Menurut Nicholay, keadaan mati lemas yang dialami Arya Daru dinilainya janggal.
“Keterangan dari ahli forensik dari Rumah Sakit Ciptomangunkusumo, itu jelas dikatakan bahwa penyebab kematian dari korban itu gangguan pertukaran oksigen pada saluran nafas atas yang menyebabkan mati lemas, berarti ada suatu kejadian,” jelasnya saat dikutip dari SindoNews yang tayang pada Selasa (29/7/2025) beberapa jam setelah konferensi pers.

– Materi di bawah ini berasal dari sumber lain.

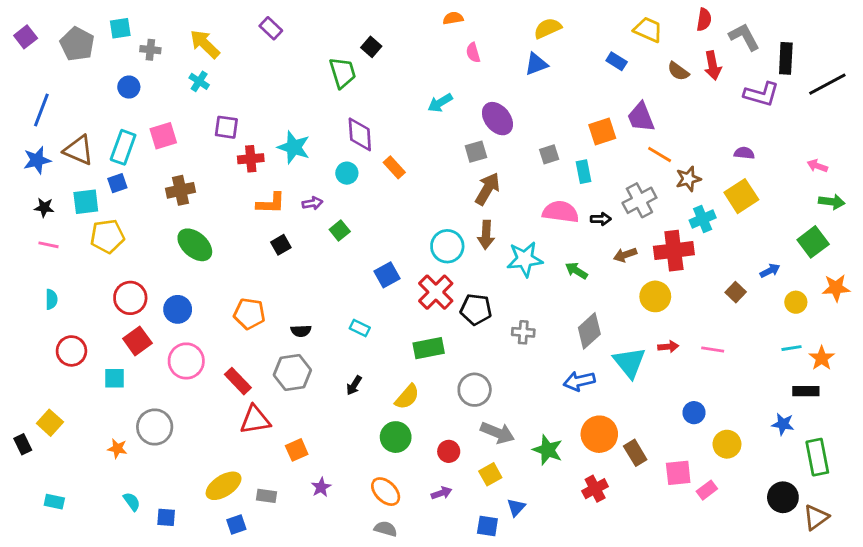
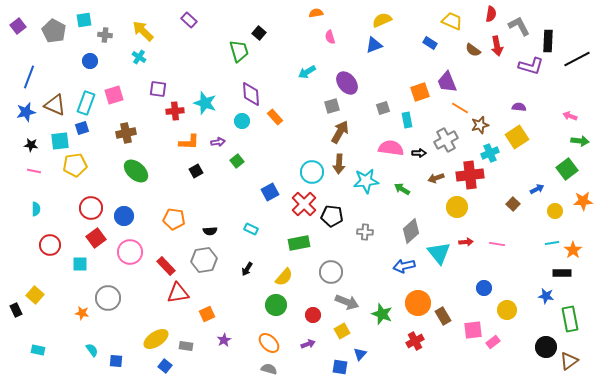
blue square: (236, 525) -> (165, 366), turned -32

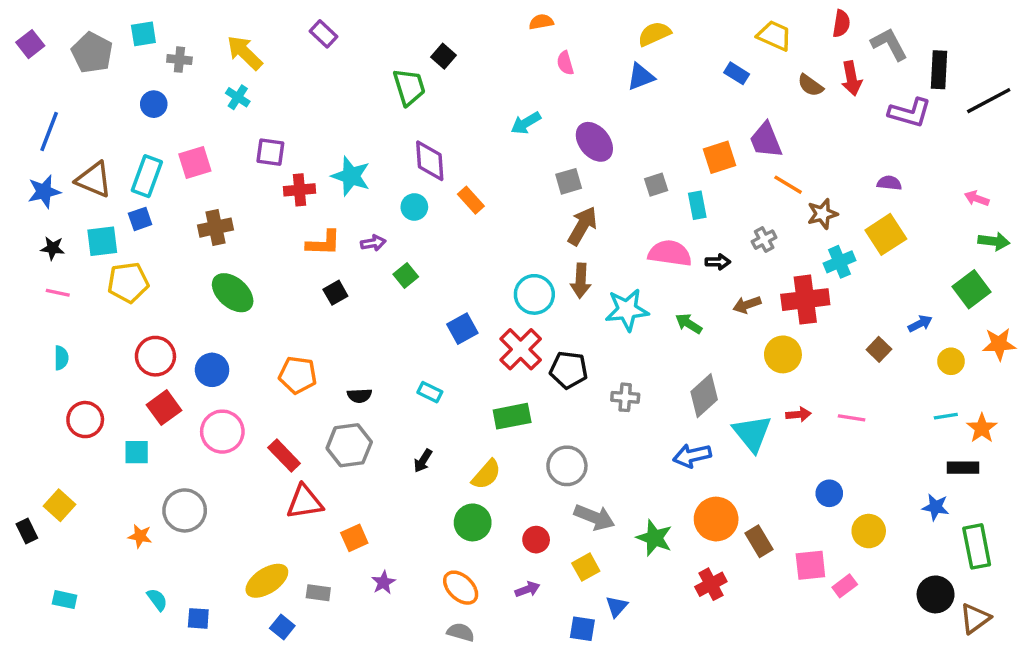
gray cross: (446, 140) -> (764, 240), size x0.6

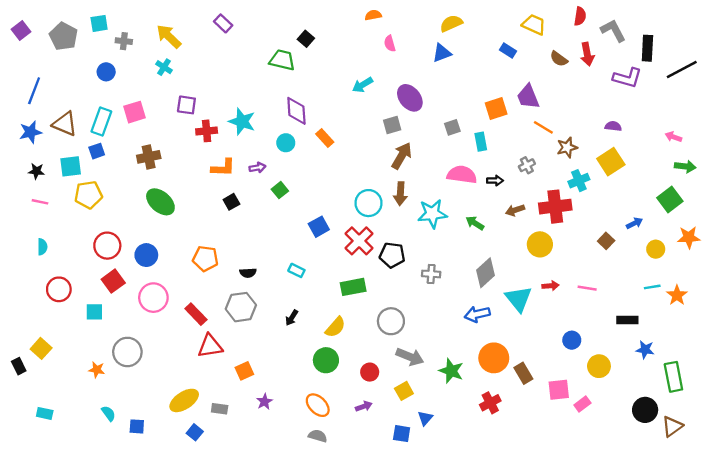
green trapezoid: (409, 87) -> (282, 60), turned -60
black rectangle: (963, 468) -> (627, 320), moved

Nicholay juga menilai kematian Arya Daru bukan karena bunuh diri atau meninggal secara wajar.
Pasalnya, ia melihat ditemukan sejumlah luka dan memar pada tubuh korban.
Selain itu, ditemukan kekerasan benda tumpul dan tidak ditemukan penyakit pada organ tubuh Arya Daru.

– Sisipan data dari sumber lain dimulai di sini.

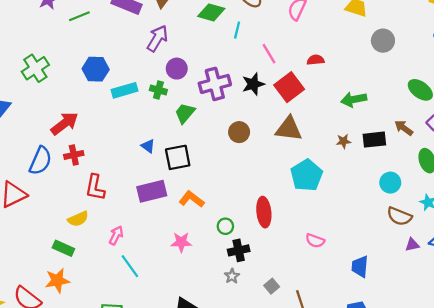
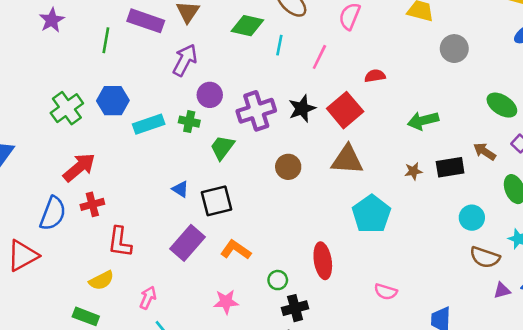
green line: (79, 16) -> (106, 40), moved, turned -55
pink line: (269, 54) -> (319, 57), moved, turned 60
green cross: (35, 68) -> (67, 108), moved
purple rectangle: (152, 191) -> (188, 243), turned -32

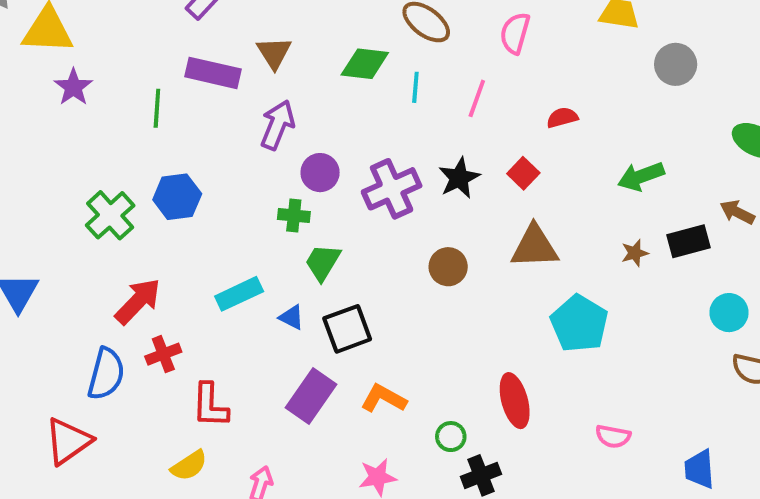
red square: (345, 110) -> (523, 173), size x0.6
cyan rectangle: (149, 124) -> (239, 294), moved
green trapezoid: (222, 148) -> (323, 262), moved

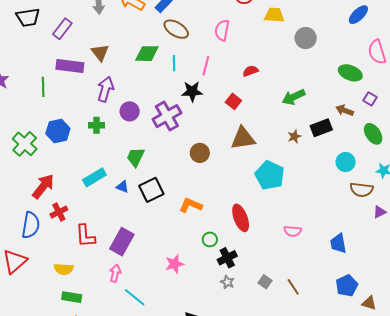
black star: (459, 178) -> (192, 91), moved, turned 30
green cross: (294, 216) -> (96, 125), moved
purple rectangle: (311, 396) -> (122, 242), moved
orange L-shape: (384, 399) -> (191, 205), moved
yellow semicircle: (189, 466) -> (64, 269), moved, turned 42

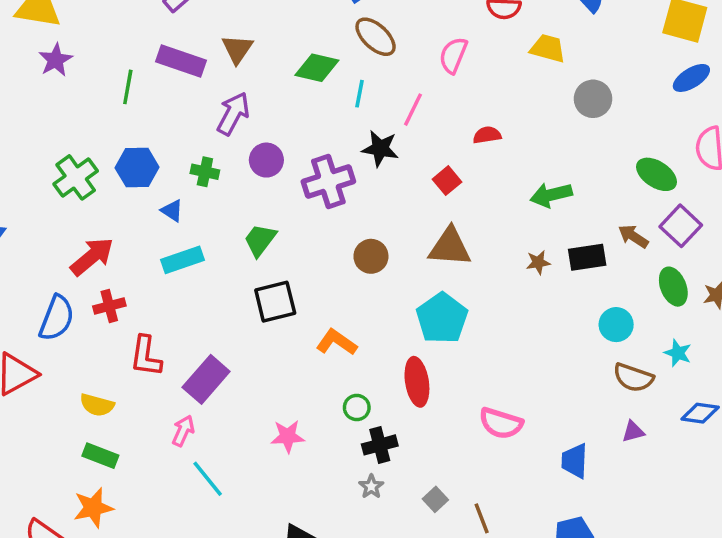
purple square: (370, 99) -> (681, 226), size x1.6
cyan pentagon: (270, 175) -> (442, 318), moved
blue triangle: (122, 187) -> (172, 211), moved
purple triangle: (380, 212) -> (633, 432), moved
pink semicircle: (293, 231) -> (501, 423), size x1.4

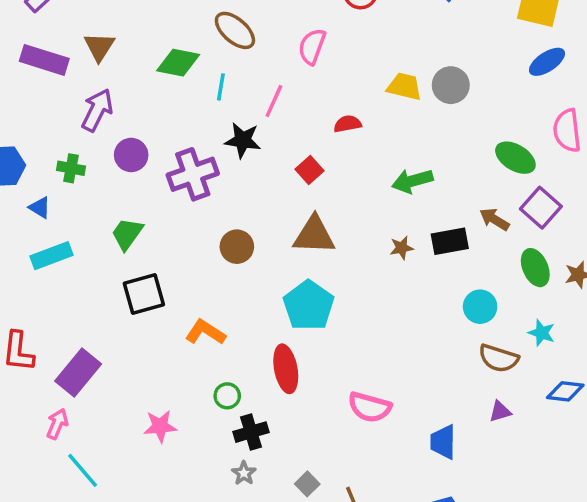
yellow trapezoid: (548, 48) -> (404, 87), moved

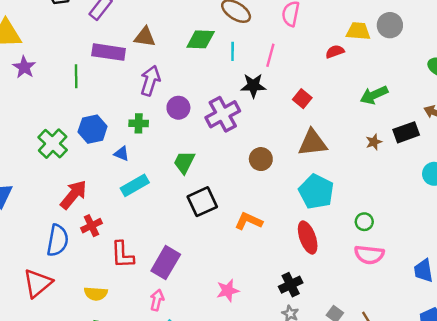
brown triangle: (99, 47) -> (145, 37), turned -45
red semicircle: (348, 124) -> (335, 52), moved
green circle: (227, 396) -> (364, 222), moved

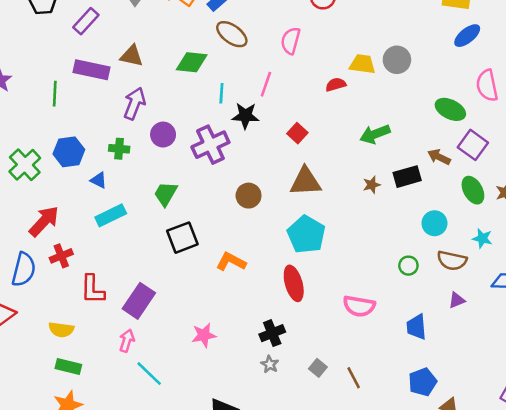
cyan line: (233, 51) -> (221, 93), moved
green circle: (364, 222) -> (408, 266), moved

“Berarti, kalau kita merunut dari hasil forensik, dari ahli forensik RSCM tadi, ini berarti ada kejanggalan bahwa ini adalah masuk kasus pembunuhan bukan kasus bunuh diri atau bukan kasus meninggal secara wajar,” katanya.
Kejahatan profesional
Kendati polisi menyebut bahwa kematian Arya Daru tidak ada unsur pidana, namun tidak bagi Nicholay.
Ia meyakini bahwa Arya Daru tewas karena dibunuh.
“Ini kejahatan yang profesional, yang agak sempurna, tapi tidak sempurna. Jadi seolah-olah diciptakan ADP bunuh diri dan dengan cara atau modusnya ADP disuruh melakban wajahnya sendiri sehingga sidik jari hanya ditemukan sidik jari dia,” katanya.
Ia melanjutkan pelaku di balik pembunuhan itu terbilang sudah berpengalaman sehingga tidak meninggalkan jejak sidik jari di lokasi.
“Dalam bidang penyidikan seperti ini, ya dalam kasus-kasus kekerasan dan pembunuhan, pelaku tidak bisa atau tidak mau meninggalkan jejak sidik jari apapun dengan memakai sarung tangan atau memakai sesuatu yang menyebabkan sidik jarinya tergambar di tempat mana atau di barang mana yang dia pakai,” pungkasnya.